# einfache Software für Schaltplanerstellung



## rockon_23 (7 April 2011)

Servus und Hallo,

ich sitze grade an meiner Abschlussarbeit und muss zu Dokumentationszwecken den elektrischen Teil sauber aufzeichen.

Es handelt sich um eine Elekropneumatische Anlage, in der von einer Beckhoff SPS etwa 12 Endschalter ausgelesen und 11 Ventile sowie ein Achscontroller (mit 8 analogen Signalen) angesteuert werden.

Mit welcher Software könnte ich dies am einfachsten und unkompliziertesten erledigen? Habe leider mitlerweile voll Zeitdruck und kann es mir nicht leisten, mich 5 Stunden in eine Software ein zu arbeiten, mit der ich nur einen Schaltplan erzeugen muss :-(

über jeden Tip dankbar
RockOn_23


----------



## AutoSPy (8 April 2011)

sPlan von ABACOM (http://www.abacom-online.de/html/splan.html) ist ein preiswertes, einfaches Werkzeug. Haben wir selbst schon benutzt. Besitzt umfangreiche Elementbibliotheken. Eventuell fehlende Elemente lassen sich leicht selbst ergänzen. 

Viele Grüße, 
Jens


----------



## IBFS (8 April 2011)

AutoSPy schrieb:


> sPlan von ABACOM (http://www.abacom-online.de/html/splan.html) ist ein preiswertes, einfaches Werkzeug. Haben wir selbst schon benutzt. Besitzt umfangreiche Elementbibliotheken.
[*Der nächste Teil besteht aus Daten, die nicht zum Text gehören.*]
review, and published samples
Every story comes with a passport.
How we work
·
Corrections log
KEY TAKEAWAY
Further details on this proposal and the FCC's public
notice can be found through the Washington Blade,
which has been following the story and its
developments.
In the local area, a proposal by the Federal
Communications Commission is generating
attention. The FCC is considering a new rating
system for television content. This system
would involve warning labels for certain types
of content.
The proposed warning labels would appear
Für 39€ - kaum zu glauben - auch wenn ich EPLAN da habe, werde ich es
mir bestimmt mal anschauen.

Frank


----------



## bike (8 April 2011)

Officedraw, dafür gibt es auch eine Bibliothek und funktioniert ganz gut.


bike


----------



## Blockmove (8 April 2011)

IBFS schrieb:


> Für 39€ - kaum zu glauben - auch wenn ich EPLAN da habe, werde ich es
> mir bestimmt mal anschauen.
> 
> Frank



Ich nutze SPLAN privat. Das Preis-Leistungsverhältnis ist echt klasse. Für kleine Projekte (z.B. Logo) oder Homeautomation reicht es völlig. Manches ist sogar pfiffiger gelöst als in EPlan.

Gruß
Dieter


----------



## Rolf66 (10 April 2011)

*EPLAN Education*

"Alle Schüler, Studenten und Auszubildende haben jetzt die Möglichkeit, eine kostenlose, auf 270 Tage befristete Version EPLAN Education zur Erstellung von Labor- und Abschlussarbeiten im Bereich Elektro-, Fluid und EMSR-Technik zu erhalten."
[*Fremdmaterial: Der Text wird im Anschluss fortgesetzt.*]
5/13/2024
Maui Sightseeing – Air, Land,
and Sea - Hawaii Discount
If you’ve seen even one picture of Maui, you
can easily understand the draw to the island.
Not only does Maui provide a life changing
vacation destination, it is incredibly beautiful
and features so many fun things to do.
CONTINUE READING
http://www.eplan.de/support/download.html

viele Grüße 
Rolf


----------



## rockon_23 (10 April 2011)

Sorry für die späte Antwort,

hatte mir jetzt erst mal selbst 3 Tage Internetverbot auferlegt, um die Programmablaufpläne für meine Abschlussarbeit hin zu bekommen 
Werde eh gleich in einem anderen Thema um viele Ratschläge bezüglich meines Projektes fragen müssen 

Tausend Dank für eure Antworten, werde mich sehr wahrscheinlich mit sPlan ausleben.
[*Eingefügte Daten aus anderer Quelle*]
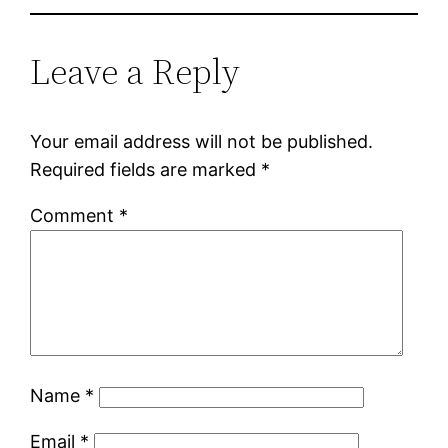
Leave a Reply
Your email address will not be published.
Required fields are marked
*
Comment
*
Name
*
Email
*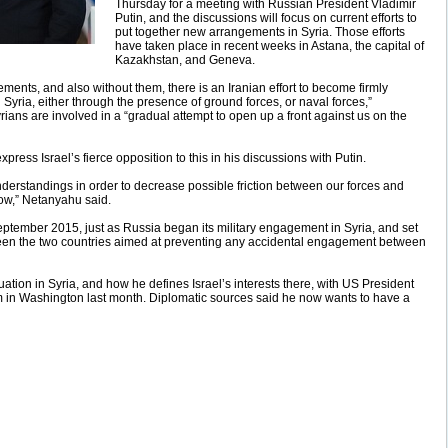
Thursday for a meeting with Russian President Vladimir
Putin, and the discussions will focus on current efforts to
put together new arrangements in Syria. Those efforts
have taken place in recent weeks in Astana, the capital of
Kazakhstan, and Geneva.
ments, and also without them, there is an Iranian effort to become firmly
Syria, either through the presence of ground forces, or naval forces,”
ians are involved in a “gradual attempt to open up a front against us on the
xpress Israel’s fierce opposition to this in his discussions with Putin.
nderstandings in order to decrease possible friction between our forces and
now,” Netanyahu said.
tember 2015, just as Russia began its military engagement in Syria, and set
en the two countries aimed at preventing any accidental engagement between
ation in Syria, and how he defines Israel’s interests there, with US President
in Washington last month. Diplomatic sources said he now wants to have a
Eplan hatte ich auch erst ins Auge gefasst, aber ich vermute, dass es sich leider zeitlich nicht augeht erst mal dort ein zu arbeiten (oder kann man sich dort schnell einarbeiten?)

Grüße
RockOn_23


----------



## IBFS (10 April 2011)

rockon_23 schrieb:


> Eplan hatte ich auch erst ins Auge gefasst, aber ich vermute, dass es sich leider zeitlich nicht augeht erst mal dort ein zu arbeiten (oder kann man sich dort schnell einarbeiten?)


 
...leider nicht. Ehe man für sich eine ordentliche Struktur gefunden hat,
dauert das schon 1 - 2 Wochen. Auch sind die Beispielsprojekte sehr
gross und haben (zu) viele Seiten. 

Frank


----------



## Homer79 (10 April 2011)

> Für 39€ - kaum zu glauben - auch wenn ich EPLAN da habe, werde ich es
> mir bestimmt mal anschauen.


 
...nutz ich auch...is wirklich nicht schlecht, nehm ich lieber als ws cad.
falls du bibos brauchst...hab mir recht umfangreiche erstellt


----------



## vierlagig (10 April 2011)

Homer79 schrieb:


> ...nutz ich auch...is wirklich nicht schlecht, nehm ich lieber als ws cad.


*ROFL*
ich zeichne lieber mit ASCII-art als mit wscad!


----------



## Homer79 (10 April 2011)

...mh...wirst sicherlich schneller sein


----------



## Homer79 (10 April 2011)

...mh...wirst sicherlich schneller sein

...doppelt hält besser


----------



## rostiger Nagel (10 April 2011)

Homer79 schrieb:


> ...mh...wirst sicherlich schneller sein
> 
> ...doppelt hält besser



Da hätte ich was für dich
http://awatermelon.files.wordpress.com/2009/08/f5pm9i5f4uln87c-medium.jpg


----------



## rockon_23 (11 April 2011)

Moin Moin,

danke für eure zahlreichen Antworten 

Habe mir gestern sPlan zugelegt und werde, nachdem ich heute hoffentlich die Pneumatischaltpläne fertig bekomme, mich dann ab morgen früh intensiv mit sPlan beschäftigen.

Ergebnis lasse ich dann mal von euch kritisch betrachten 

Über Icons etc. für sPlan wäre ich jedem dankbar!

Grüße
RockOn


----------



## Benni89 (8 Juli 2012)

ist zwar schon älter, aber mich würde interessieren, wie du damit zurechtgekommen bist?


----------